The ReLU activation function $\text{ReLU}(x) = \max(0, x)$ has derivative:

$$
\text{ReLU}'(x) = \begin{cases} 1 & \text{if } x > 0 \\ 0 & \text{if } x < 0 \end{cases}
$$

Unlike Sigmoid (whose derivative is always $\leq 1/4$), ReLU **preserves the gradient magnitude** for active neurons ($\text{ReLU}'(x) = 1$). Given **proper initialization**, this keeps gradient norms roughly stable across layers.

In [None]:
# Compare gradient norms: Sigmoid vs ReLU across depths
fig, axes = plt.subplots(1, 2, figsize=(14, 5))

configs = [
    ('Sigmoid (Xavier init)', nn.Sigmoid, lambda w: nn.init.xavier_normal_(w)),
    ('ReLU (Kaiming init)',   nn.ReLU,    lambda w: nn.init.kaiming_normal_(w, nonlinearity='relu')),
]

depths = [4, 8, 16, 32]

for ax, (act_name, Act, init_weight) in zip(axes, configs):
    for d in depths:
        torch.manual_seed(42)
        model = nn.Sequential(*(
            [nn.Linear(2, 20), Act()] +
            [l for _ in range(d - 1) for l in [nn.Linear(20, 20), Act()]] +
            [nn.Linear(20, 2)]))
        for m in model:
            if isinstance(m, nn.Linear):
                init_weight(m.weight)
                nn.init.zeros_(m.bias)
        grad_norms = get_gradient_norms(model, X_spiral, y_spiral)
        ax.plot(range(len(grad_norms)), grad_norms[::-1], 'o-', label=f'{d} layers',
                markersize=3, alpha=0.8)
    ax.set_title(act_name, fontsize=14)
    ax.set_xlabel('Layer (output → input)')
    ax.set_ylabel('Gradient norm')
    ax.set_yscale('log')
    ax.legend()
    ax.grid(True, alpha=0.3)

plt.suptitle('Gradient norms at initialization (log scale)', fontsize=14, y=1.02)
plt.tight_layout()
plt.show()

ReLU solved the vanishing gradient problem but introduced the **dead neuron** issue: if a neuron's input is always negative, it never activates and its weights never update.

### Variations

Several variants have been proposed:


- **LeakyReLU**: $\max(\alpha x, x)$
- **PReLU**: $\max(\alpha x, x)$
- **ELU**: $x$ if $x>0$, $\alpha(e^x-1)$ otherwise
- **GELU**: $x \cdot \Phi(x)$
- **SiLU/Swish**: $x \cdot \sigma(x)$

In [None]:
# Visualize activation functions
x = torch.linspace(-4, 4, 300)

activations = {
    'ReLU': F.relu(x),
    'LeakyReLU': F.leaky_relu(x, 0.1),
    'ELU': F.elu(x),
    'GELU': F.gelu(x),
    'SiLU (Swish)': F.silu(x),
}

fig, axes = plt.subplots(1, len(activations), figsize=(4 * len(activations), 3.5))
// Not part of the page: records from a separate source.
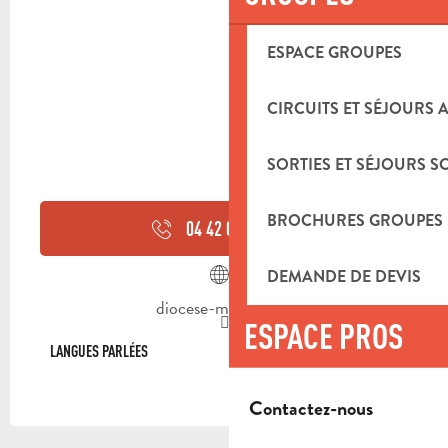
ESPACE GROUPES
CIRCUITS ET SÉJOURS 
SORTIES ET SÉJOURS S
BROCHURES GROUPES
04 42 04 25
▒▒
DEMANDE DE DEVIS
diocese-marseille.fr
ESPACE PROS
LANGUES PARLÉES
LANGUES PARLÉES
Contactez-nous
for ax, (name, y_act) in zip(axes, activations.items()):
    ax.plot(x.numpy(), y_act.numpy(), linewidth=2)
    ax.axhline(y=0, color='gray', linewidth=0.5)
    ax.axvline(x=0, color='gray', linewidth=0.5)
    ax.set_title(name, fontsize=12)
    ax.grid(True, alpha=0.3)
    ax.set_ylim(-2, 4)

plt.suptitle('Common Activation Functions', fontsize=14, y=1.02)
plt.tight_layout()
plt.show()

We can compare these alternative on our spiral dataset.

In [None]:
# Compare activations on spiral data with a 8-layer network
X_spiral, y_spiral = make_spiral_data(n=1000)

activations = [
    ('Sigmoid',   nn.Sigmoid),
    ('ReLU',      nn.ReLU),
    ('LeakyReLU', nn.LeakyReLU),
    ('GELU',      nn.GELU),
]

fig, axes = plt.subplots(1, 4, figsize=(20, 4))
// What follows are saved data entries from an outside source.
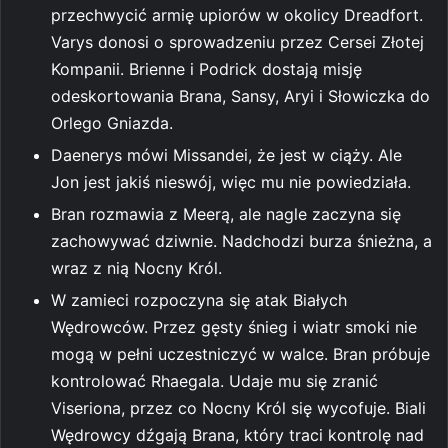
przechwycić armię upiorów w okolicy Dreadfort.
Varys donosi o sprowadzeniu przez Cersei Złotej
Kompanii. Brienne i Podrick dostają misję
odeskortowania Brana, Sansy, Aryi i Słowiczka do
Orlego Gniazda.
Daenerys mówi Missandei, że jest w ciąży. Ale
Jon jest jakiś nieswój, więc mu nie powiedziała.
Bran rozmawia z Meerą, ale nagle zaczyna się
zachowywać dziwnie. Nadchodzi burza śnieżna, a
wraz z nią Nocny Król.
W zamieci rozpoczyna się atak Białych
Wędrowców. Przez gęsty śnieg i wiatr smoki nie
mogą w pełni uczestniczyć w walce. Bran próbuje
kontrolować Rhaegala. Udaje mu się zranić
Viseriona, przez co Nocny Król się wycofuje. Biali
Wędrowcy dźgają Brana, który traci kontrolę nad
for ax, (name, Act) in zip(axes, activations):
    torch.manual_seed(42)
    model = nn.Sequential(
        nn.Linear(2, 20), Act(), nn.Linear(20, 20), Act(),
        nn.Linear(20, 20), Act(), nn.Linear(20, 20), Act(),
        nn.Linear(20, 20), Act(), nn.Linear(20, 20), Act(),
        nn.Linear(20, 20), Act(), nn.Linear(20, 20), Act(),
        nn.Linear(20, 2),
    )
    for m in model:
        if isinstance(m, nn.Linear):
            if Act == nn.Sigmoid:
                nn.init.xavier_normal_(m.weight)
            else:
                nn.init.kaiming_normal_(m.weight, nonlinearity='relu')
            nn.init.zeros_(m.bias)

    optimizer = torch.optim.Adam(model.parameters(), lr=0.005)
    criterion = nn.CrossEntropyLoss()
    for epoch in range(3000):
        logits = model(X_spiral)
        loss = criterion(logits, y_spiral)
        optimizer.zero_grad()
        loss.backward()
        optimizer.step()

    with torch.no_grad():
        final_acc = (model(X_spiral).argmax(1) == y_spiral).float().mean().item()
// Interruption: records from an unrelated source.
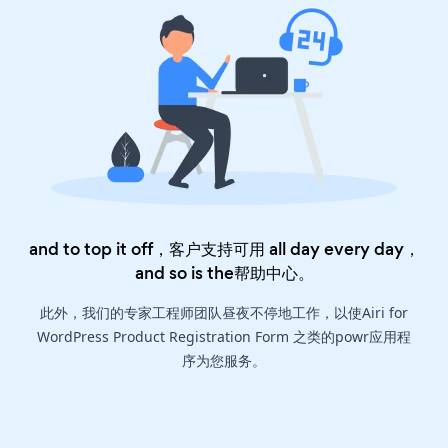
and to top it off，客户支持可用 all day every day，
and so is the
帮助中心
。
此外，我们的专家工程师团队昼夜不停地工作，以使Airi for
WordPress Product Registration Form 之类的powr应用程
序为您服务。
    print(f'{name}: accuracy={final_acc:.2%}')
    plot_decision_boundary(model, X_spiral, y_spiral, ax=ax,
                          title=f'{name} (acc={final_acc:.0%})')

plt.suptitle('8-layer MLP with different activations', fontsize=14, y=1.02)
plt.tight_layout()
plt.show()

## The Degradation Problem

Unfortunately, deeper plain networks (with ReLU) can have **higher training error** than their shallower counterparts. This is not overfitting — the model fails to fit even the *training data*.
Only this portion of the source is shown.